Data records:
___

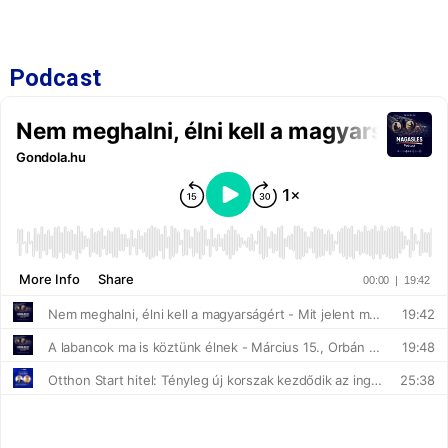
Podcast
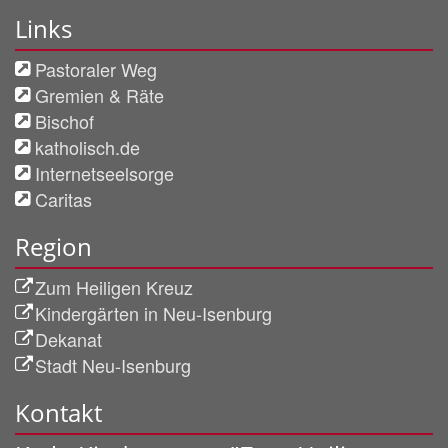
Links
Pastoraler Weg
Gremien & Räte
Bischof
katholisch.de
Internetseelsorge
Caritas
Region
Zum Heiligen Kreuz
Kindergärten in Neu-Isenburg
Dekanat
Stadt Neu-Isenburg
Kontakt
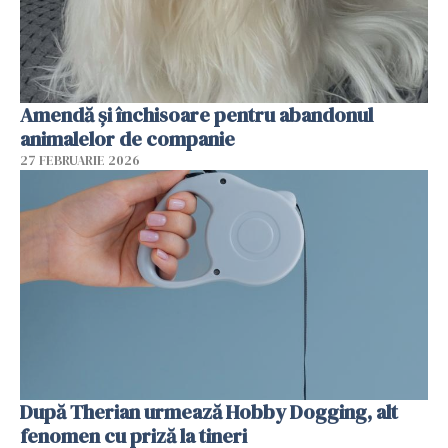
Amendă și închisoare pentru abandonul
animalelor de companie
27 FEBRUARIE 2026
După Therian urmează Hobby Dogging, alt
fenomen cu priză la tineri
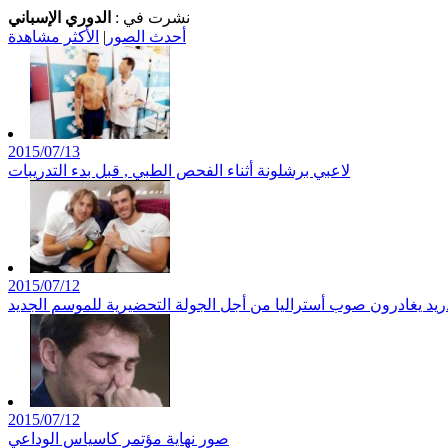
نشرت في :
الدوري الإسباني
أحدث الصور
|
الأكثر مشاهدة
2015/07/13
لاعبي برشلونة أثناء الفحص الطبي , قبل بدء التدريبات
2015/07/12
2015/07/12
صور نهاية مؤتمر كاسياس الوداعي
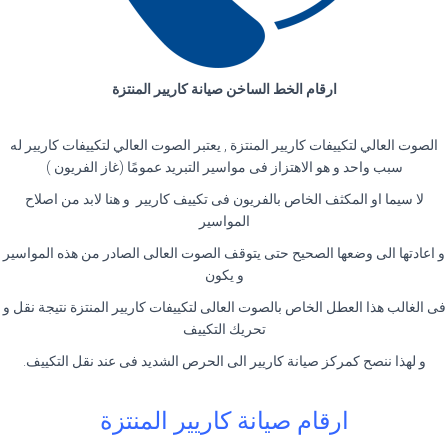
ارقام الخط الساخن صيانة كاريير المنتزة
الصوت العالي لتكييفات كاريير المنتزة , يعتبر الصوت العالي لتكييفات كاريير له
سبب واحد و هو الاهتزاز فى مواسير التبريد عمومًا (غاز الفريون )
لا سيما او المكثف الخاص بالفريون فى تكييف كاريير و هنا لابد من اصلاح
المواسير
و اعادتها الى وضعها الصحيح حتى يتوقف الصوت العالى الصادر من هذه المواسير
و يكون
فى الغالب هذا العطل الخاص بالصوت العالى لتكييفات كاريير المنتزة نتيجة نقل و
تحريك التكييف
و لهذا ننصح كمركز صيانة كاريير الى الحرص الشديد فى عند نقل التكييف.
ارقام صيانة كاريير المنتزة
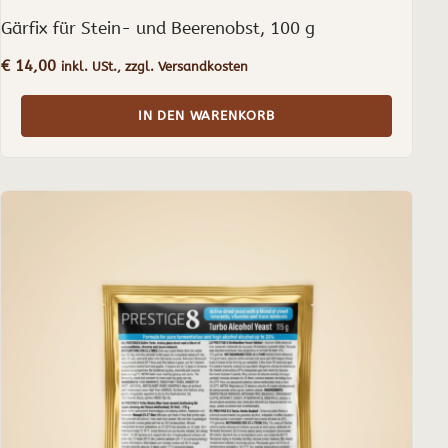
Gärfix für Stein- und Beerenobst, 100 g
€
14,00
inkl. USt., zzgl. Versandkosten
IN DEN WARENKORB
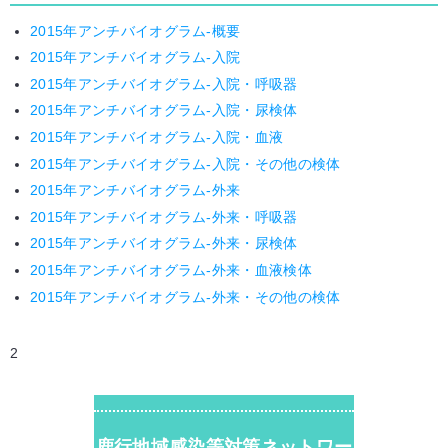
2015年アンチバイオグラム-概要
2015年アンチバイオグラム-入院
2015年アンチバイオグラム-入院・呼吸器
2015年アンチバイオグラム-入院・尿検体
2015年アンチバイオグラム-入院・血液
2015年アンチバイオグラム-入院・その他の検体
2015年アンチバイオグラム-外来
2015年アンチバイオグラム-外来・呼吸器
2015年アンチバイオグラム-外来・尿検体
2015年アンチバイオグラム-外来・血液検体
2015年アンチバイオグラム-外来・その他の検体
2
鹿行地域感染等対策ネットワー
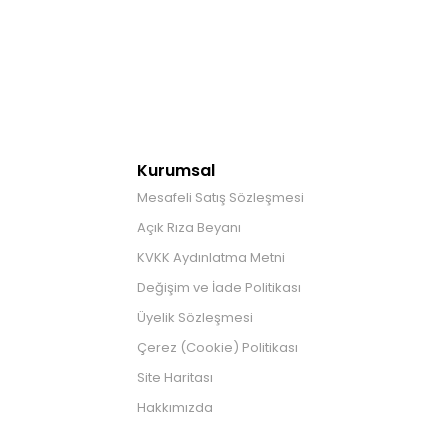
Kurumsal
Mesafeli Satış Sözleşmesi
Açık Rıza Beyanı
KVKK Aydınlatma Metni
Değişim ve İade Politikası
Üyelik Sözleşmesi
Çerez (Cookie) Politikası
Site Haritası
Hakkımızda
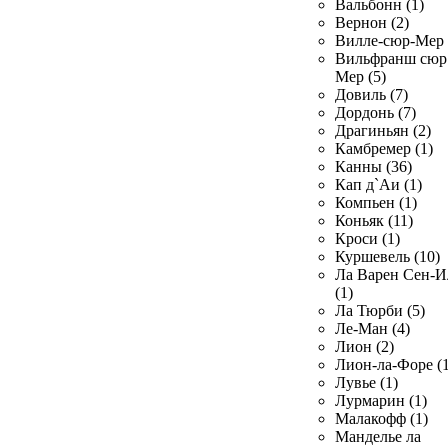
Вальбонн (1)
Вернон (2)
Вилле-сюр-Мер 
Вильфранш сюр
Мер (5)
Довиль (7)
Дордонь (7)
Драгиньян (2)
Камбремер (1)
Канны (36)
Кап д`Аи (1)
Компьен (1)
Коньяк (11)
Кроси (1)
Куршевель (10)
Ла Варен Сен-И
(1)
Ла Тюрби (5)
Ле-Ман (4)
Лион (2)
Лион-ла-Форе (1
Лувье (1)
Лурмарин (1)
Малакофф (1)
Манделье ла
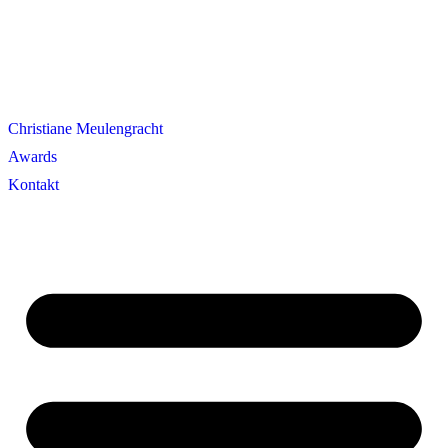
Christiane Meulengracht
Awards
Kontakt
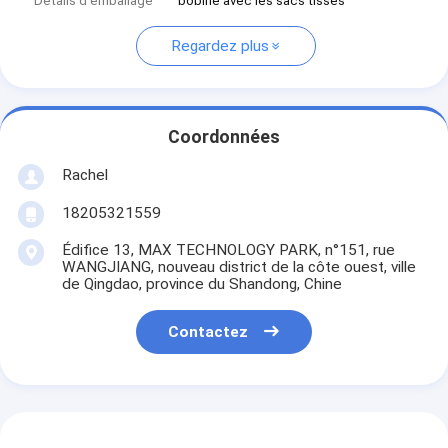
Détails d'emballage
bobine avec les sacs tissés
Regardez plus
Coordonnées
Rachel
18205321559
Édifice 13, MAX TECHNOLOGY PARK, n°151, rue
WANGJIANG, nouveau district de la côte ouest, ville
de Qingdao, province du Shandong, Chine
Contactez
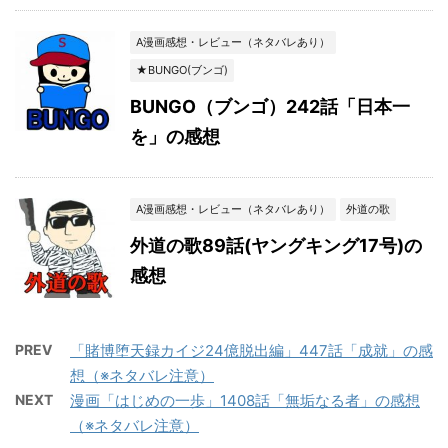
A漫画感想・レビュー（ネタバレあり）
★BUNGO(ブンゴ)
BUNGO（ブンゴ）242話「日本一
を」の感想
A漫画感想・レビュー（ネタバレあり）
外道の歌
外道の歌89話(ヤングキング17号)の
感想
PREV
「賭博堕天録カイジ24億脱出編」447話「成就」の感
想（※ネタバレ注意）
NEXT
漫画「はじめの一歩」1408話「無垢なる者」の感想
（※ネタバレ注意）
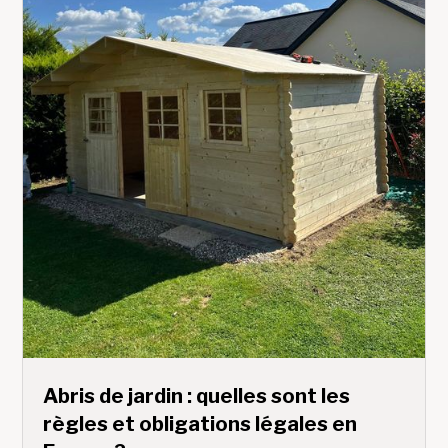
Abris de jardin : quelles sont les
règles et obligations légales en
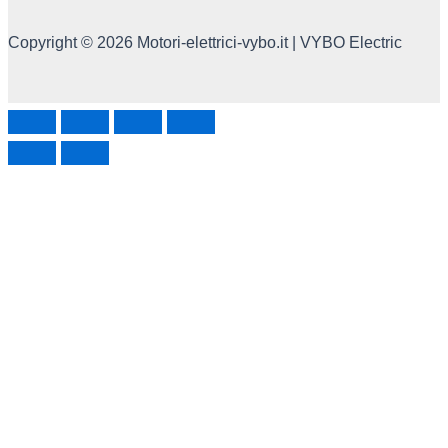
Copyright © 2026 Motori-elettrici-vybo.it | VYBO Electric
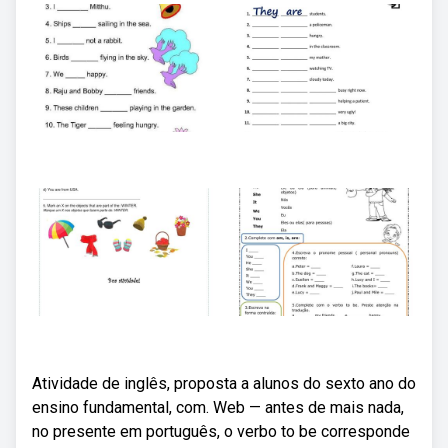
Atividade de inglês, proposta a alunos do sexto ano do
ensino fundamental, com. Web — antes de mais nada,
no presente em português, o verbo to be corresponde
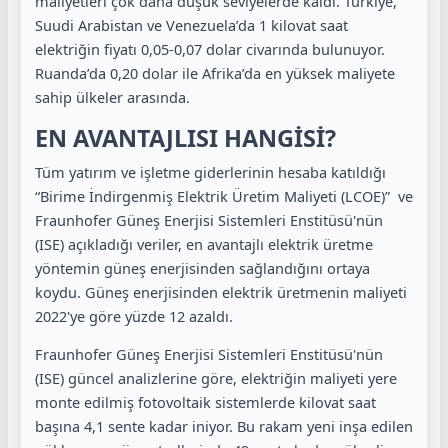
maliyetleri çok daha düşük seviyelerde kaldı. Türkiye,
Suudi Arabistan ve Venezuela’da 1 kilovat saat
elektriğin fiyatı 0,05-0,07 dolar civarında bulunuyor.
Ruanda’da 0,20 dolar ile Afrika’da en yüksek maliyete
sahip ülkeler arasında.
EN AVANTAJLISI HANGİSİ?
Tüm yatırım ve işletme giderlerinin hesaba katıldığı
“Birime İndirgenmiş Elektrik Üretim Maliyeti (LCOE)”
ve
Fraunhofer Güneş Enerjisi Sistemleri Enstitüsü'nün
(ISE) açıkladığı veriler, en avantajlı elektrik üretme
yöntemin güneş enerjisinden sağlandığını ortaya
koydu. Güneş enerjisinden elektrik üretmenin maliyeti
2022'ye göre yüzde 12 azaldı.
Fraunhofer Güneş Enerjisi Sistemleri Enstitüsü'nün
(ISE) güncel analizlerine göre, elektriğin maliyeti yere
monte edilmiş fotovoltaik sistemlerde kilovat saat
başına 4,1 sente kadar iniyor. Bu rakam yeni inşa edilen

___

:: Activity ::
For the data above, state how many of its lines contain the word "التكييف", giving no other text.

:: Answer section ::
2